Because of these possible risks, it is strongly recommended that you
only use a nipple shield under the direct supervision of a lactation
expert such as as a lactation consultant or La Leche League
leader. It should be noted, however, that even with the possible risks
of using a nipple shield, as long as the mother is aware of what to
watch for, breastfeeding with a nipple shield is much more preferable
to not breastfeeding!
Getting help with latch-on and positioning
is critical for the mother with flat or inverted nipples. The baby must
learn to open his mouth wide in order to by-pass the nipple and close
his gums farther back on the breast.
Breastfeed early on and
often - at least every 2-3 hours - to avoid engorgement and give the
baby the chance to practice breastfeeding many times while the breast
is still soft.
If your baby becomes upset as you attempt to latch him on, stop, calm
him, and take a break if needed. Offer him a finger to suck on, walk
him, rock him, swaddle him, etc. until he calms down.

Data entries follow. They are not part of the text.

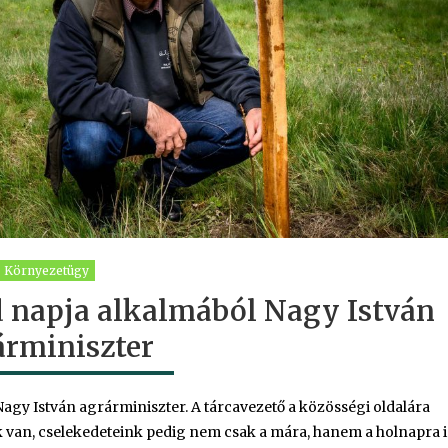
Környezetügy
ld napja alkalmából Nagy István
árminiszter
a Nagy István agrárminiszter. A tárcavezető a közösségi oldalára
nk van, cselekedeteink pedig nem csak a mára, hanem a holnapra i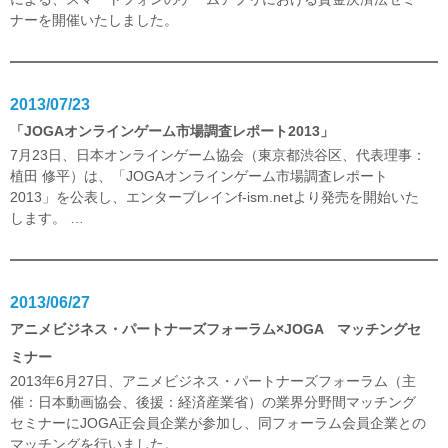
ナーを開催いたしました。
2013/07/23
「JOGAオンラインゲーム市場調査レポート2013」
7月23日、日本オンラインゲーム協会（東京都渋谷区、代表理事：
植田 修平）は、「JOGAオンラインゲーム市場調査レポート
2013」を公表し、エンターブレインf-ism.netより発売を開始いた
します。
…
2013/06/27
アニメビジネス・パートナーズフォーラム×JOGA マッチングセ
ミナー
2013年6月27日、アニメビジネス・パートナーズフォーラム（主
催：日本動画協会、後援：経済産業省）の業界分野間マッチング
セミナーにJOGA正会員企業が参加し、同フォーラム会員企業との
マッチングを行いました。
…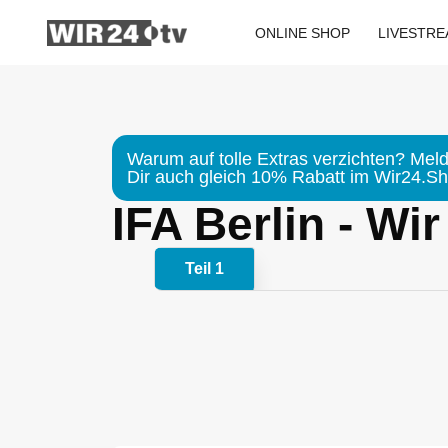
Zum
Inhalt
ONLINE SHOP
LIVESTR
springen
Warum auf tolle Extras verzichten? Meld
Dir auch gleich 10% Rabatt im Wir24.Sho
IFA Berlin - Wi
Teil 1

While you are learning to breastfeed, avoid any artificial nipples -
bottles, pacifiers, and nipple shields (if possible). If you must
supplement, do so with an alternative feeding device such as a nursing supplementer,
medicine/eye dropper, soft , flexible cup, or a spoon. Artificial
nipples may confuse the baby and make an already difficult latch-on
even more difficult.
Some mothers with flat or inverted nipples are prone to nipple
soreness. Discomfort may occur as the adhesions are being stretched
when the baby draws the nipple into his mouth. If the nipple retracts
or inverts during feedings, moisture may become trapped, contributing
to chapping. Patting the nipples dry after feedings and applying a 100%
lanolin preparation, such as Purelan 100,
can help avoid this. A special device called a Velcro Dimple Ring was
also created to hold the dimpled nipple out between feedings. For more
information on this product, contact Chele Marmet at the Lactation
Institute in Encino, CA at 818-995-1913. Other treatment measures for sore nipples may also be helpful.

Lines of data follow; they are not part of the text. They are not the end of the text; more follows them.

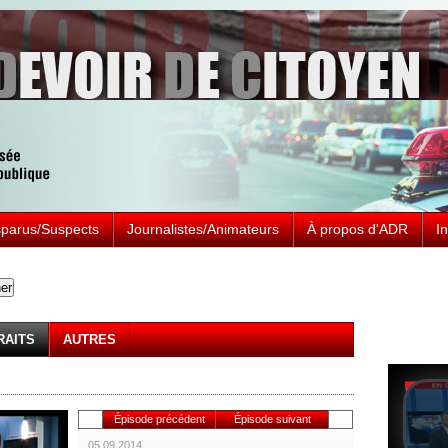
sparus/Suspects
Journalistes/Animateurs
À propos d'ADR
I
Prése
ADR-Su
RAITS
AUTRES
Épisode précédent
Épisode suivant
05.09.2014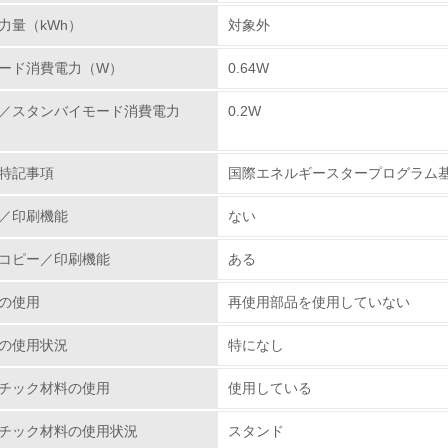
力量（kWh）
対象外
環境取り組み体制と成果を定期的に検証して次の活動に活かし
ード消費電力（W）
0.64W
従業員が環境方針に基づいて自分の業務の中で行うべき環境対
／スタンバイモード消費電力
0.2W
環境活動に関する規格やプログラムを導入している
→ 導入している規格名 ISO14000
特記事項
国際エネルギースタープログラム
第三者認証を取得している
／印刷機能
ない
環境への取り組み
コピー／印刷機能
ある
チェック項目
の使用
再使用部品を使用していない
資源・エネルギー
の使用状況
特になし
<L1> 資源（投入原料、水等）とエネルギー（電力、重油、ガ
チック材料の使用
使用している
チック材料の使用状況
スタンド
<L2> 資源とエネルギーの使用量の把握をし、具体的な削減目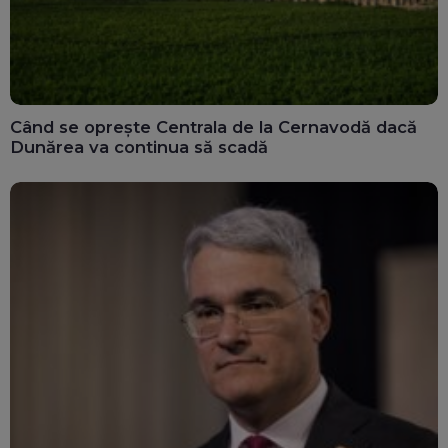
Când se oprește Centrala de la Cernavodă dacă
Dunărea va continua să scadă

WHEN NIPPLE SORENESS IS PROLONGED
Some mothers may experience nipple soreness that lasts for an extended
period of time. Instead of being stretched and then broken, the
adhesions under the skin remain tight, creating a point of stress that
can cause cracks and blisters. When a nipple is deeply inverted, rather
than compressing the mother's milk sinuses under her areola, the baby
compresses the buried nipple instead. The use of an automatic electric
breastpump such as the Lactina or Pump In Style
can help with this because, rather than compressing the mother's
areola, it uniformly draws out the center of the nipple and eventually
breaks the adhesions underneath it.
If one breast is easier for the baby to grasp and the baby nurses well
from this breast, the mother can continue to feed on this side while
she pumps the other breast with the deeply inverted nipple until the
adhesions loosen and the nipple is drawn out. The baby can get all that
he needs from one breast as long as he is allowed to nurse unlimitedly
If both nipples are deeply inverted, the mother can pump both breasts
simultaneously for 15-20 minutes every 2 hours while feeding her baby
with an alternative feeding device (see above).

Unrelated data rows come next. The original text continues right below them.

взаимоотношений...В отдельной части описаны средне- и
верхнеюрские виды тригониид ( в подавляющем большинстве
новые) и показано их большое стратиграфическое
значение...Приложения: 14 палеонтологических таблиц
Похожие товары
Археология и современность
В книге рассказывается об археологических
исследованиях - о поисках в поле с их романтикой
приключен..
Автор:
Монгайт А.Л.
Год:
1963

How long a mother will need to pump in order to draw out her nipples
will depend upon the strength of the adhesions and the degree of
inversion. For some mothers, one pumping is enough. If the nipple
continues to invert however, the mother may need to continue pumping.
Once the mother's nipple can be drawn into the baby's mouth correctly
and the baby can breastfeed effectively, the mother should be able to
discontinue pumping and breastfeed without discomfort. On rare
occasions, a mother may continue to feel some discomfort even after the
nipple has been drawn out due to the radical correction to the nipple.
Rarely, after a nipple correction, the nipple may invert again as the
baby pauses during a feeding. In this case, the mother may need to stop
and pump again for a few minutes before putting her baby back to the
When attempting to nurse with flat or inverted nipples, it is
strongly recommended that you seek the support and expertise of a
breastfeeding expert such as a lactation consultant or La Leche League leader.